The mean is 12,637; the median is 2.7 or *e*. Since the data values in E3_2 are arranged in ascending order, the median is easily identified as the middle value, *e* (or 2.718282...), since there are four values below and four values above. Moreover, simply summing all nine data values, and dividing by nine, provides the mean. The 78th percentile is reported as 5.181; the variance and standard deviation are 1,437,840,293 and 37,919, respectively.

4. Use R to define 2 vectors, x and y, where x contains 24, 22, 22, 21, and 19, and y contains 27, 24, 23, 21, and 19. Which is the most likely correlation coefficient describing the relationship between x and y? -0.90, -0.50, -0.10, 0.00, +0.10, +0.50, or +0.90? Use R to find the correlation and covariance x and y.

**Answer:**

+0.90 is the closest value that the correlation coefficient might assume: the relationship between the two variables is not only positive, it is linear as well. The actual correlation coefficient and plot confirm this relationship.

*#Comment1. create vector x *

x <- c(24, 22, 22, 21, 19)

*#Comment2. create vector y *

y <- c(27, 24, 23, 21, 19)

*#Comment3. using vectors x and y, create data frame data*

* *data <- data.frame(X = x, Y = y)

*#Comment4. examine contents of data frame *

data

## X Y

## 1 24 27

## 2 22 24

## 3 22 23

## 4 21 21

## 5 19 19

*#Comment5. find correlation coefficient of x and y *

cor(data$X, data$Y)

## [1] 0.98

*#Comment6. create the scatter plot of x against y *

plot(data$X, data$Y, pch = 19, xlab = 'x', ylab = 'y')
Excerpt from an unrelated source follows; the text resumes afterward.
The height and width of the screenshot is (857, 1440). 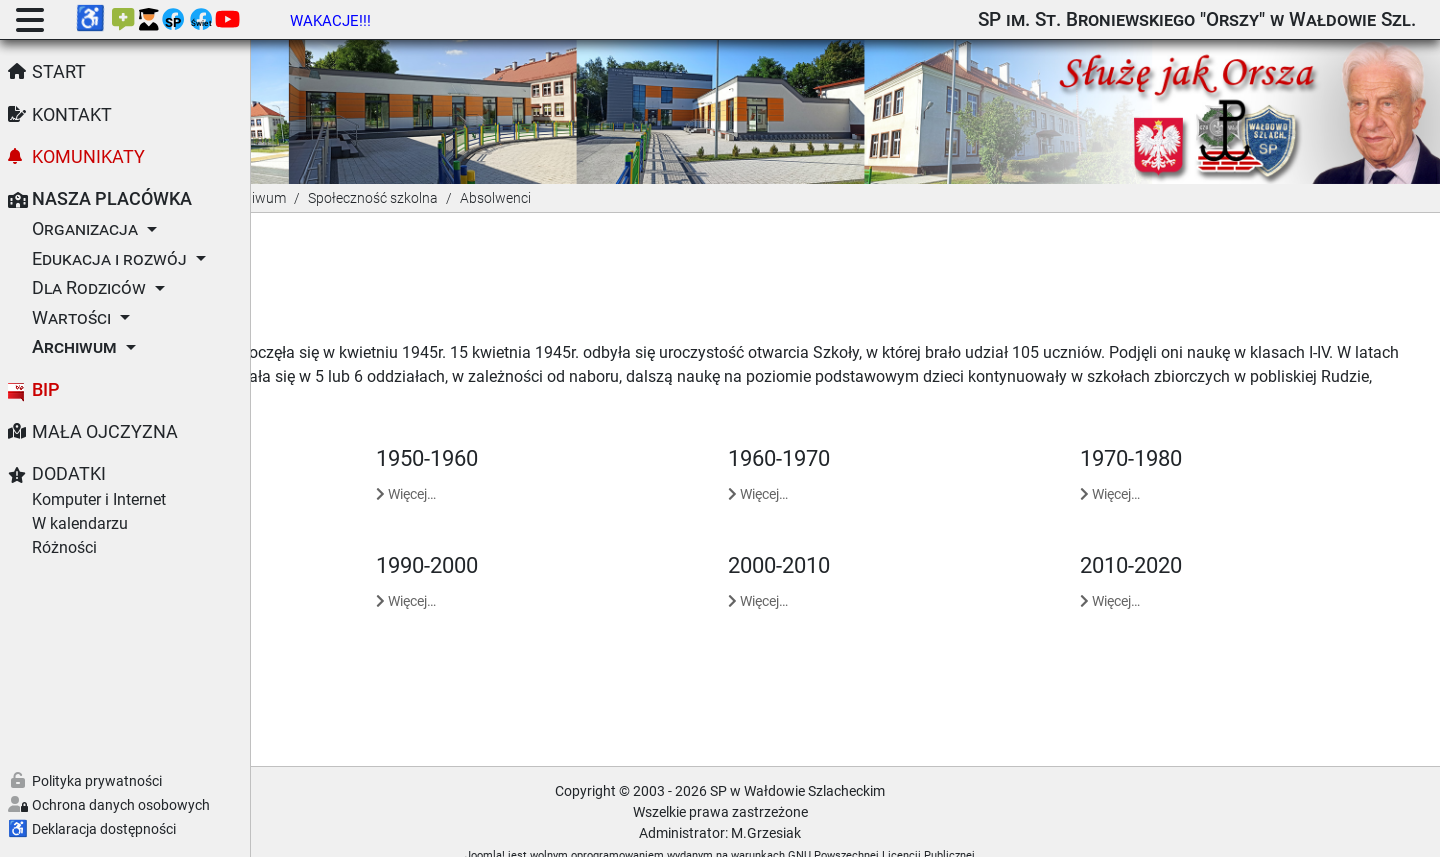 What do you see at coordinates (59, 72) in the screenshot?
I see `Start` at bounding box center [59, 72].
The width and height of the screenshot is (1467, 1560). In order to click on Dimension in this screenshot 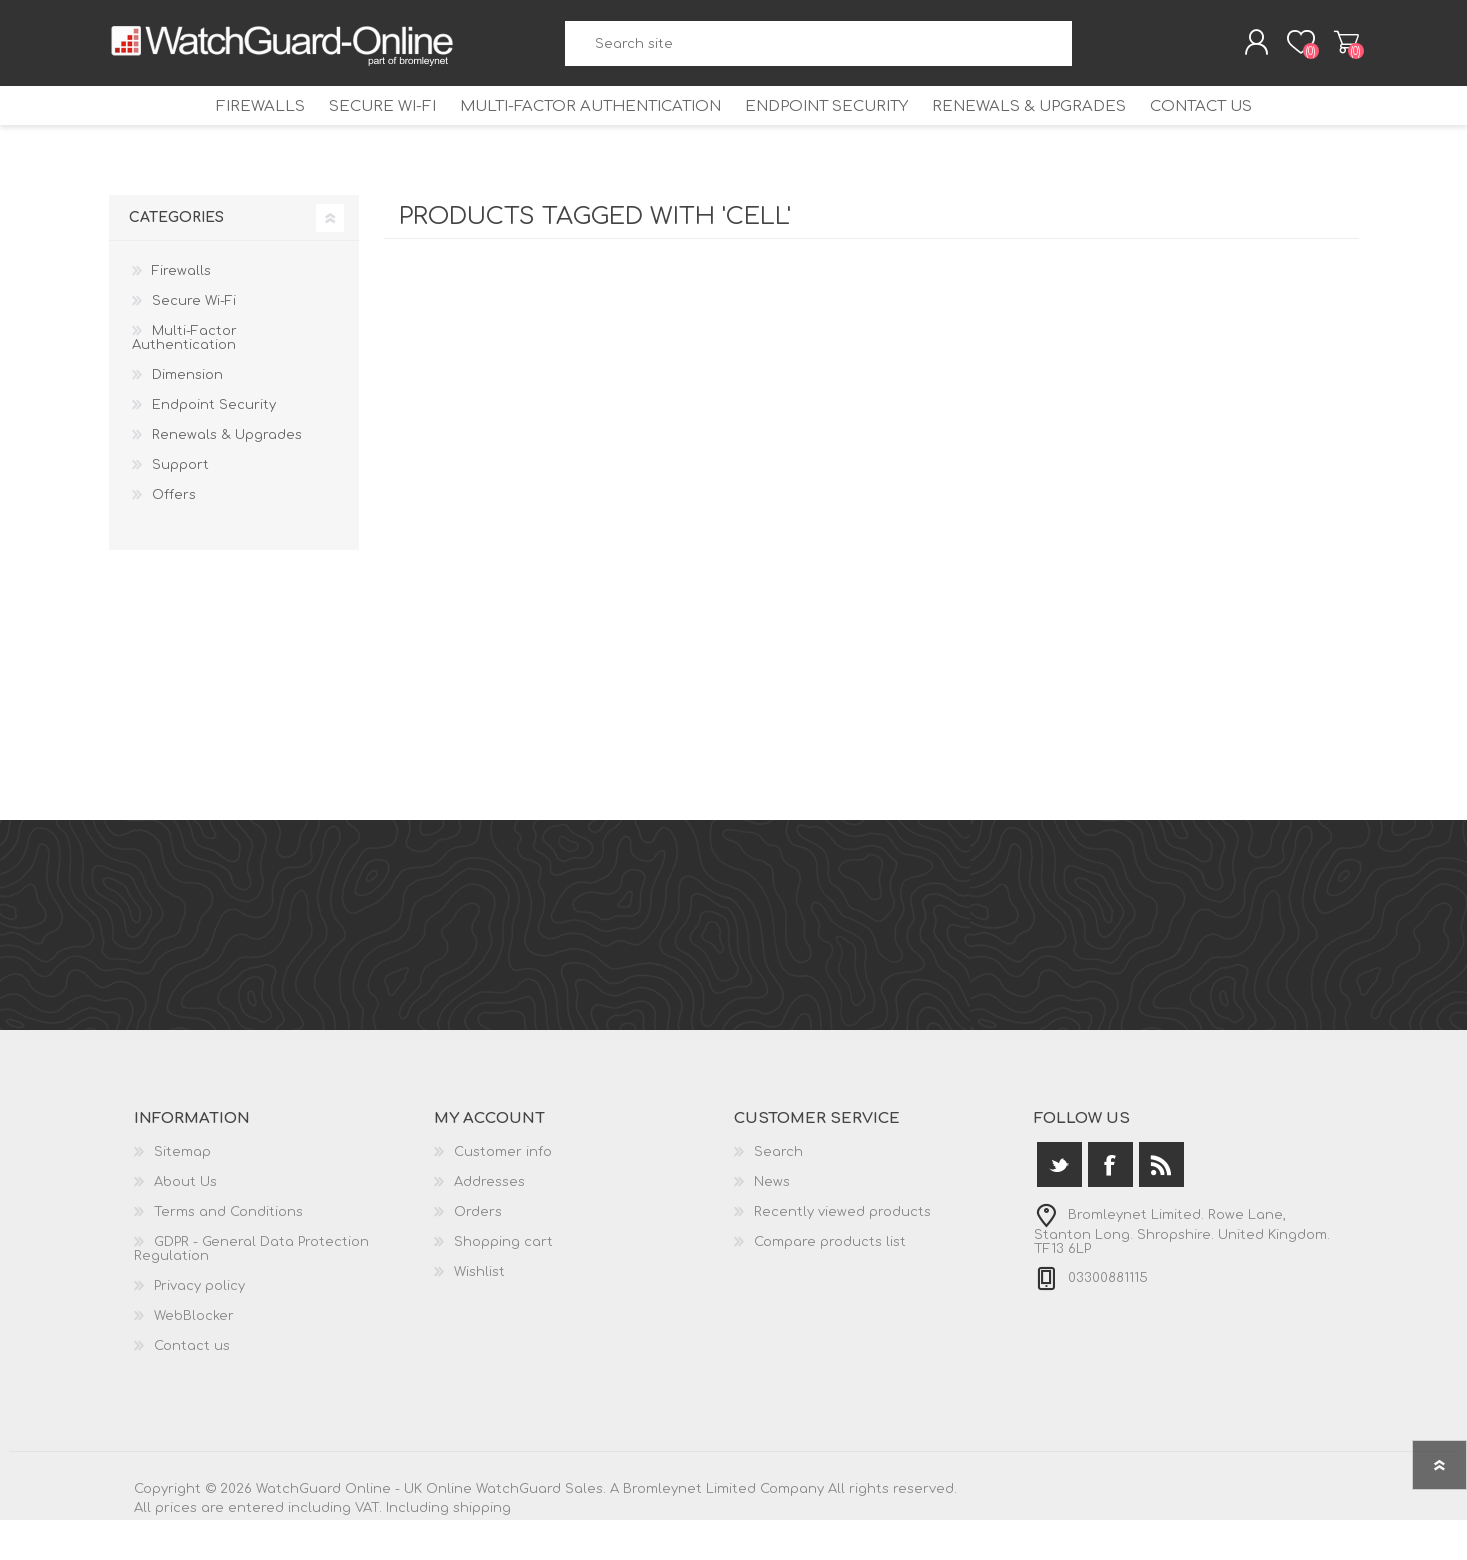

5. Use R to define a vector with the following elements: 10, 20, 30, 40, 50, 60, 70, 80, 90, 100. Making use of the vectorization capability of R, find the sample variance and sample standard deviation of this set of data. Just to make certain that your answers are correct, check both against those using the functions var() and sd().

*#Comment1. define data object E3_3*

E3_3 <- seq(from = 10, to = 100, by = 10)

*#Comment2. find the variance*

xbar <- mean(E3_3)

devs <- (E3_3 - xbar)

sqrd.devs <- (devs)^2

sum.sqrd.devs <- sum(sqrd.devs)

variance <- sum.sqrd.devs / (length(E3_3) - 1)

variance

## [1] 916.7

*#Comment3. find the standard deviation*

standard.deviation <- sqrt(variance)

standard.deviation

## [1] 30.28

*#Comment4. find the variance of E3_3 using var() function*

var(E3_3)

## [1] 916.7

#Comment5. find the standard deviation of E3_3 using sd() function sd(E3_3)

## [1] 30.28

**Answer: **the variance is 916.7, the standard deviation 30.28.